● **SOURCE MATERIAL**:
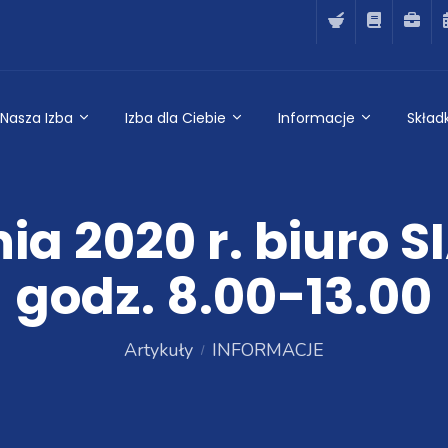
Nasza Izba
Izba dla Ciebie
Informacje
Składk
nia 2020 r. biuro 
godz. 8.00-13.00
Artykuły
INFORMACJE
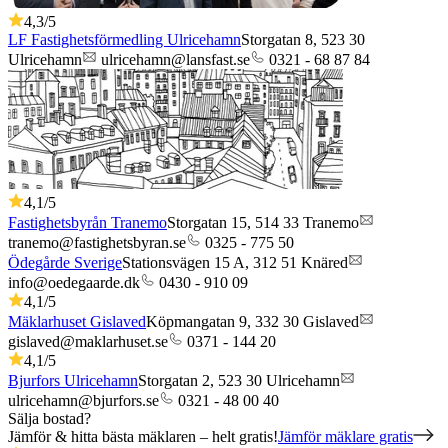
4,3
/5
LF Fastighetsförmedling Ulricehamn
Storgatan 8,
523 30
Ulricehamn
ulricehamn@lansfast.se
0321 - 68 87 84
4,1
/5
Fastighetsbyrån Tranemo
Storgatan 15,
514 33
Tranemo
tranemo@fastighetsbyran.se
0325 - 775 50
Ödegårde Sverige
Stationsvägen 15 A,
312 51
Knäred
info@oedegaarde.dk
0430 - 910 09
4,1
/5
Mäklarhuset Gislaved
Köpmangatan 9,
332 30
Gislaved
gislaved@maklarhuset.se
0371 - 144 20
4,1
/5
Bjurfors Ulricehamn
Storgatan 2,
523 30
Ulricehamn
ulricehamn@bjurfors.se
0321 - 48 00 40
Sälja bostad?
Jämför & hitta bästa mäklaren – helt gratis!
Jämför mäklare gratis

● **TASK ITEM**: Retype the entries word for word. Omit any images.

● **RESULT FOR THIS TASK**:
Nasza Izba
Izba dla Ciebie
Informacje
Składk
nia 2020 r. biuro 
godz. 8.00-13.00
Artykuły
INFORMACJE
4,3
/5
LF Fastighetsförmedling Ulricehamn
Storgatan 8,
523 30
Ulricehamn
ulricehamn@lansfast.se
0321 - 68 87 84
4,1
/5
Fastighetsbyrån Tranemo
Storgatan 15,
514 33
Tranemo
tranemo@fastighetsbyran.se
0325 - 775 50
Ödegårde Sverige
Stationsvägen 15 A,
312 51
Knäred
info@oedegaarde.dk
0430 - 910 09
4,1
/5
Mäklarhuset Gislaved
Köpmangatan 9,
332 30
Gislaved
gislaved@maklarhuset.se
0371 - 144 20
4,1
/5
Bjurfors Ulricehamn
Storgatan 2,
523 30
Ulricehamn
ulricehamn@bjurfors.se
0321 - 48 00 40
Sälja bostad?
Jämför & hitta bästa mäklaren – helt gratis!
Jämför mäklare gratis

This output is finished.